Because of their ubiquitous reliance on the supernatural for worldly benefits, the ancients saw history not as an objective series of demonstrable “facts” but as unfolding human events guided by the gods. Wars, for example, were fought and won with the help of the gods. Rulers rose and fell based on the quality of their relationship with the gods. Ancient historians created narratives of supernatural encounters to illustrate this joint partnership. These narratives also described the births of important people.
The origins of important people, people deemed to be more successful, powerful, and intelligent than other people, were understood as having begun with divine intervention. Famous examples include the conception of Hercules, himself a mythical human figure, who was sired by Zeus in partnership with the human Alcmene. Alexander the Great was said to be fathered by Zeus and the human Olympias. The philosopher Pythagoras was supposedly the offspring of Apollo. Augustus claimed descent from Venus and became the adopted son of a god, the deified Julius Caesar. Pharaohs were sons of the gods and even gods themselves. The point is, the ancients considered it rather obvious that important people were important due to divine involvement from the womb.

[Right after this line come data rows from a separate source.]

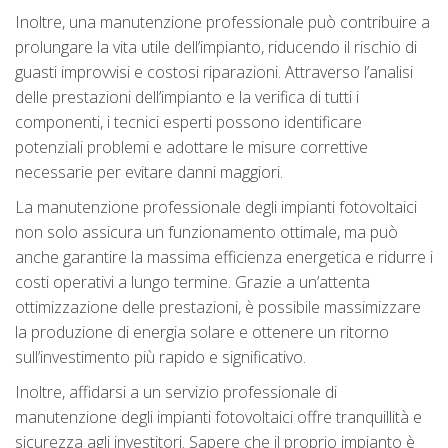
Inoltre, una manutenzione professionale può contribuire a
prolungare la vita utile dell’impianto, riducendo il rischio di
guasti improvvisi e costosi riparazioni. Attraverso l’analisi
delle prestazioni dell’impianto e la verifica di tutti i
componenti, i tecnici esperti possono identificare
potenziali problemi e adottare le misure correttive
necessarie per evitare danni maggiori.
La manutenzione professionale degli impianti fotovoltaici
non solo assicura un funzionamento ottimale, ma può
anche garantire la massima efficienza energetica e ridurre i
costi operativi a lungo termine. Grazie a un’attenta
ottimizzazione delle prestazioni, è possibile massimizzare
la produzione di energia solare e ottenere un ritorno
sull’investimento più rapido e significativo.
Inoltre, affidarsi a un servizio professionale di
manutenzione degli impianti fotovoltaici offre tranquillità e
sicurezza agli investitori. Sapere che il proprio impianto è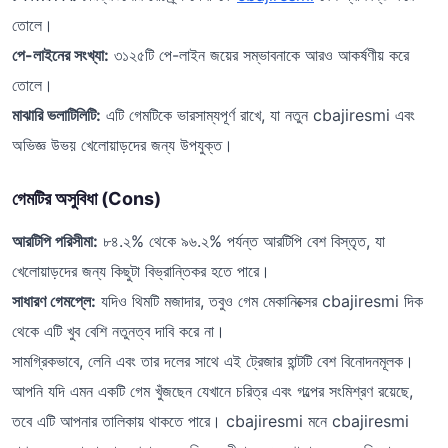
তোলে।
পে-লাইনের সংখ্যা:
৩১২৫টি পে-লাইন জয়ের সম্ভাবনাকে আরও আকর্ষণীয় করে
তোলে।
মাঝারি ভলাটিলিটি:
এটি গেমটিকে ভারসাম্যপূর্ণ রাখে, যা নতুন cbajiresmi এবং
অভিজ্ঞ উভয় খেলোয়াড়দের জন্য উপযুক্ত।
গেমটির অসুবিধা (Cons)
আরটিপি পরিসীমা:
৮৪.২% থেকে ৯৬.২% পর্যন্ত আরটিপি বেশ বিস্তৃত, যা
খেলোয়াড়দের জন্য কিছুটা বিভ্রান্তিকর হতে পারে।
সাধারণ গেমপ্লে:
যদিও থিমটি মজাদার, তবুও গেম মেকানিক্সের cbajiresmi দিক
থেকে এটি খুব বেশি নতুনত্ব দাবি করে না।
সামগ্রিকভাবে, লেনি এবং তার দলের সাথে এই ট্রেজার হান্টটি বেশ বিনোদনমূলক।
আপনি যদি এমন একটি গেম খুঁজছেন যেখানে চরিত্র এবং গল্পের সংমিশ্রণ রয়েছে,
তবে এটি আপনার তালিকায় থাকতে পারে। cbajiresmi মনে cbajiresmi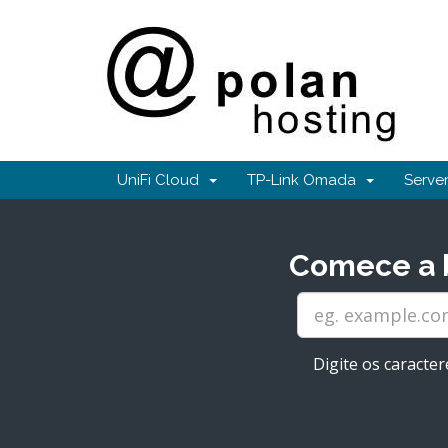
UniFi Cloud
TP-Link Omada
Serv
Comece a b
Digite os caracter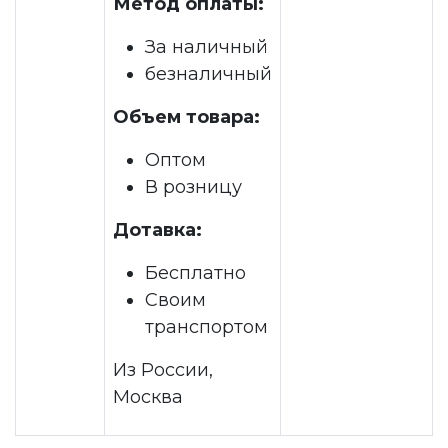
Метод оплаты:
За наличный
безналичный
Объем товара:
Оптом
В розницу
Дотавка:
Бесплатно
Своим
транспортом
Из России,
Москва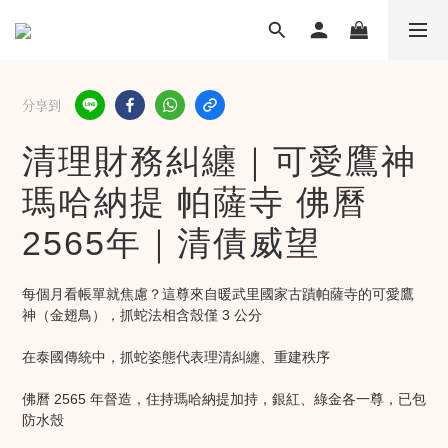
分享到
清理財務糾纏｜可愛鷹神
瑪哈納提 帕薩寺 佛曆
2565年｜清債威望
每個月看帳單就焦慮？這尊來自暖武里國家古蹟帕薩寺的可愛鷹
神（金翅鳥），抓蛇法相含殼僅 3 公分
在泰國傳統中，抓蛇姿態代表理清糾纏、重建秩序
佛曆 2565 年督造，住持瑪哈納提加持，銀紅、綠金各一尊，已包
防水殼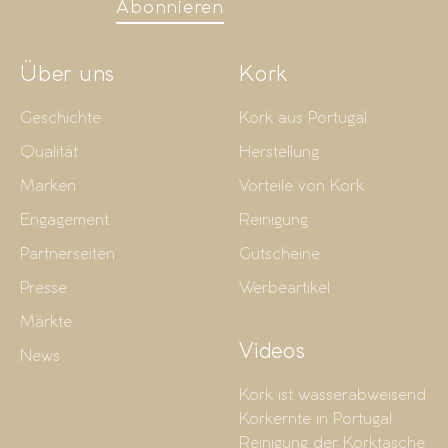
Abonnieren
Über uns
Kork
Geschichte
Kork aus Portugal
Qualität
Herstellung
Marken
Vorteile von Kork
Engagement
Reinigung
Partnerseiten
Gutscheine
Presse
Werbeartikel
Märkte
Videos
News
Kork ist wasserabweisend
Korkernte in Portugal
Reinigung der Korktasche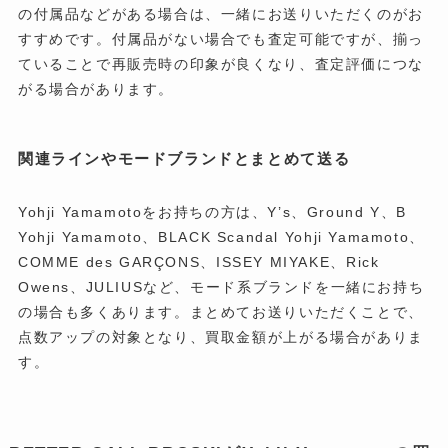
の付属品などがある場合は、一緒にお送りいただくのがお
すすめです。付属品がない場合でも査定可能ですが、揃っ
ていることで再販売時の印象が良くなり、査定評価につな
がる場合があります。
関連ラインやモードブランドとまとめて送る
Yohji Yamamotoをお持ちの方は、Y’s、Ground Y、B
Yohji Yamamoto、BLACK Scandal Yohji Yamamoto、
COMME des GARÇONS、ISSEY MIYAKE、Rick
Owens、JULIUSなど、モード系ブランドを一緒にお持ち
の場合も多くあります。まとめてお送りいただくことで、
点数アップの対象となり、買取金額が上がる場合がありま
す。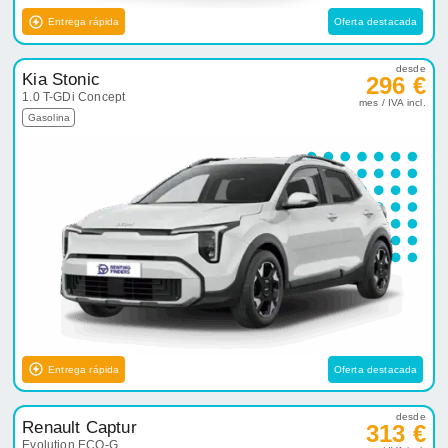
Entrega rápida
Oferta destacada
desde
Kia Stonic
296 €
1.0 T-GDi Concept
mes / IVA incl.
Gasolina
Entrega rápida
Oferta destacada
desde
Renault Captur
313 €
Evolution ECO-G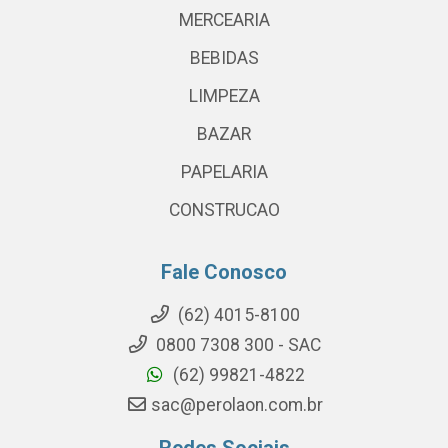
MERCEARIA
BEBIDAS
LIMPEZA
BAZAR
PAPELARIA
CONSTRUCAO
Fale Conosco
(62) 4015-8100
0800 7308 300 - SAC
(62) 99821-4822
sac@perolaon.com.br
Redes Sociais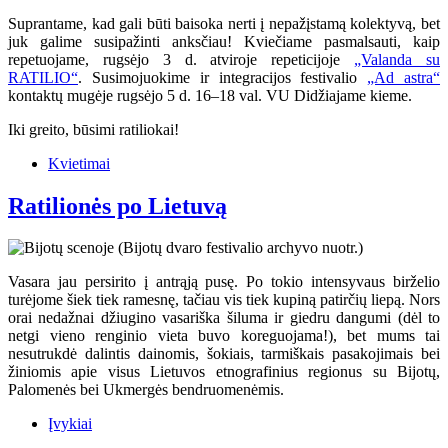
Suprantame, kad gali būti baisoka nerti į nepažįstamą kolektyvą, bet
juk galime susipažinti anksčiau! Kviečiame pasmalsauti, kaip
repetuojame, rugsėjo 3 d. atviroje repeticijoje
„Valanda su
RATILIO“
. Susimojuokime ir integracijos festivalio
„Ad astra“
kontaktų mugėje rugsėjo 5 d. 16–18 val. VU Didžiajame kieme.
Iki greito, būsimi ratiliokai!
Kvietimai
Ratilionės po Lietuvą
Vasara jau persirito į antrąją pusę. Po tokio intensyvaus birželio
turėjome šiek tiek ramesnę, tačiau vis tiek kupiną patirčių liepą. Nors
orai nedažnai džiugino vasariška šiluma ir giedru dangumi (dėl to
netgi vieno renginio vieta buvo koreguojama!), bet mums tai
nesutrukdė dalintis dainomis, šokiais, tarmiškais pasakojimais bei
žiniomis apie visus Lietuvos etnografinius regionus su Bijotų,
Palomenės bei Ukmergės bendruomenėmis.
Įvykiai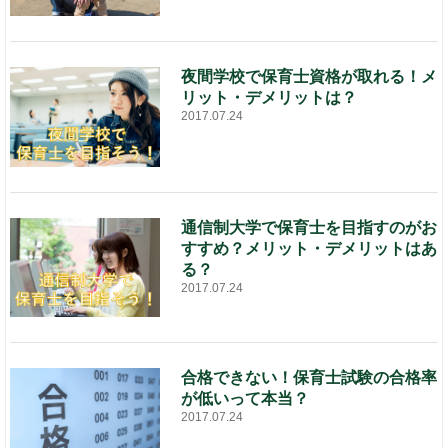
夜間学校で保育士資格が取れる！メ
リット・デメリットは？
2017.07.24
通信制大学で保育士を目指すのがお
すすめ？メリット・デメリットはあ
る？
2017.07.24
合格できない！保育士試験の合格率
が低いって本当？
2017.07.24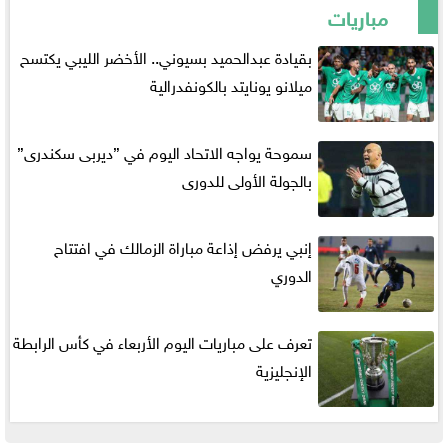
مباريات
بقيادة عبدالحميد بسيوني.. الأخضر الليبي يكتسح
ميلانو يونايتد بالكونفدرالية
سموحة يواجه الاتحاد اليوم في ”ديربى سكندرى”
بالجولة الأولى للدورى
إنبي يرفض إذاعة مباراة الزمالك في افتتاح
الدوري
تعرف على مباريات اليوم الأربعاء في كأس الرابطة
الإنجليزية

It is in this context that modern historians consider the stories of the virginal conception of Jesus. Christians will say that the gospel stories are “true” whereas the non-Christian stories are “myths.” But this distinction would be lost on the ancients. All such stories were “true” in the sense that the gods, or God, were involved directly with certain people’s lives from inception. Their special roles in history could be understood in no other way. To say that Jesus was born of God’s holy spirit says something about Jesus beyond denying human sexual conception. It says that God’s holy spirit was working within Jesus from birth, that it infused Jesus’s life even in the womb. This claim, made only in the Gospels of Matthew and Luke, is, in fact, a different claim than what is made in the Gospel of Mark where the infusion of God’s spirit within Jesus begins at his baptism. The authors of Matthew and Luke wanted to surpass Mark, a gospel they knew and read, in relating how early the spirit began working in Jesus: it was never not working within him. To Matthew and Luke and their readers, this was all “true.” If you were to go back in time and challenge them with scientific evidence that autogenesis does not happen in human beings, they would have no idea what you were talking about. God was involved in every human being’s life in one way or another, for good or ill, a view that modern Western people do not always agree with.